Remember Dinamic? They're the Spanish software house who brought you Game Over, the left-to-right scroller with the subtle advertising? Well, they're back with Navy Moves, and take it from me, it's more than a marked improvement on its forerunners.
It follows roughly that a group of fanatics have gotten hold of a nuclear submarine, and are planning to do rather unpleasant things with the missiles on board. Seeing as you're a commando of the highest order, it falls to you to use more than a reasonable amount of fore to stop them.
Taking it from the top, you start in your Run The Gauntlet reject rubber dinghy somewhere in the choppy mid Atlantic facing flotilla of Ussex-12 mines. If the little rubber boat says hello, the mines say boom. But, as luck may have it, you have an ace up your sleeve and a jump feature on the boat.
Try not to prang yourself on Tiger Sharks. Bypass these and it's into a bathyscaphe from which you can blow mercy hell out of innocent octopi, until a giant Moray eel turns up.
Once you've made it past all the things that Jules Verne considered too nasty to include in his books, you arrive inside the sub. Armed with a rib-tickling machine gun/flame thrower combi unit, you can administer death to anyone you meet - the only problem being that they can do the same to you.
The objective is to plant a bomb at the base of the main reactor, and then send a signal to your mates to come and pull you out before the thing blows.
Initially I was slightly disappointed, particularly with the first stage. The graphics aren't too good and the sound is very patchy. It's also very hard. But persevere, and you're rewarded by the submarined stage which is a combination of Green Beret and Impossible Mission. Shooting one of the enemy produces a very satisfactory Dirty Harry-style death - enough to make you want to waste all your ammo.
A fun arcade game which produces a good combination of arcade, and, later on, arcade strategy. But Navy Moves is all too easy to get into. A fun, though only moderately original game.
There is no difference in gameplay between the 8- and 16-bit versions.
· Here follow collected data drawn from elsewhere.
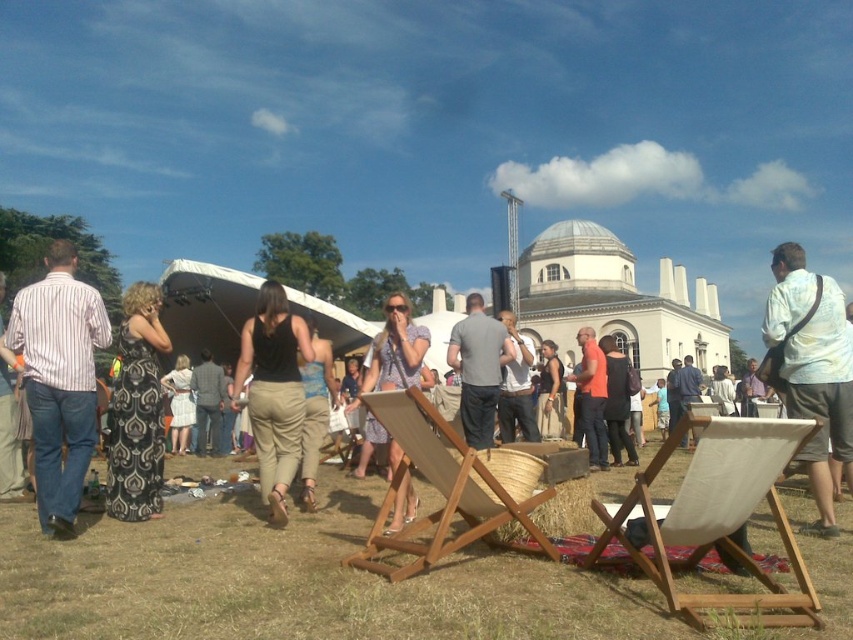 What is the 2D coordinate of the striped cotton shirt at left in the image?

The striped cotton shirt at left is located at the 2D coordinate point of (59, 380).

You are at a social gathering and see two people wearing a blue textured dress at center and a white cotton shirt at center. Which clothing item is higher up on the person?

The blue textured dress at center is above the white cotton shirt at center, so the blue textured dress at center is higher up on the person. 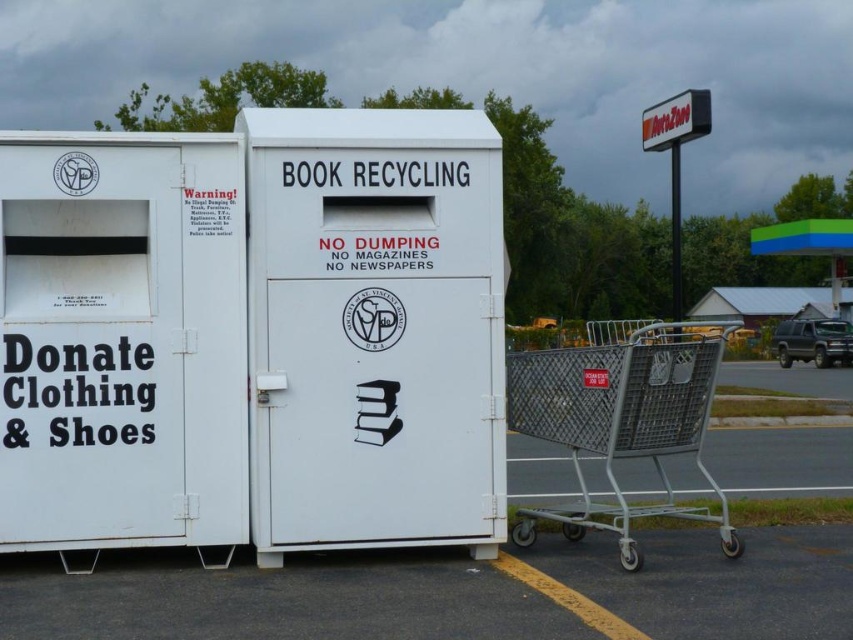 You are trying to determine if both the white metal shopping cart at lower right and the metallic gray shopping cart at lower right can fit side by side in a space that is 1.5 meters wide. Based on their widths, will they both fit?

The white metal shopping cart at lower right is narrower than the metallic gray shopping cart at lower right. However, since the combined width of both carts is not specified, we cannot determine if they will fit in the 1.5 meters space without additional information.

You are standing in the parking lot and need to place a bag of old books next to the white plastic sign at upper center. Can you move the metallic gray shopping cart at lower right out of the way to make space?

The metallic gray shopping cart at lower right is located below the white plastic sign at upper center, so you can move the metallic gray shopping cart at lower right out of the way to create space next to the white plastic sign at upper center.

You are standing in the parking lot and need to return a borrowed white metal shopping cart to its designated spot. The parking lot has two recycling bins nearby. Where should you place the white metal shopping cart at lower right?

The white metal shopping cart at lower right should be returned to its designated spot, which is at point (498, 577) as per the provided coordinates.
The graphics are obviously better than those of the C64, but only on the same scale with the 8-bit version. They improve as you progress into the game, but never become more than neat and well drawn.
The one improvement I did notice is the extra degree of power added to the flamethrower. The sea of flame is particularly wicked. A commendable game, but don't expect it to be top of the 16-bit innovation stakes.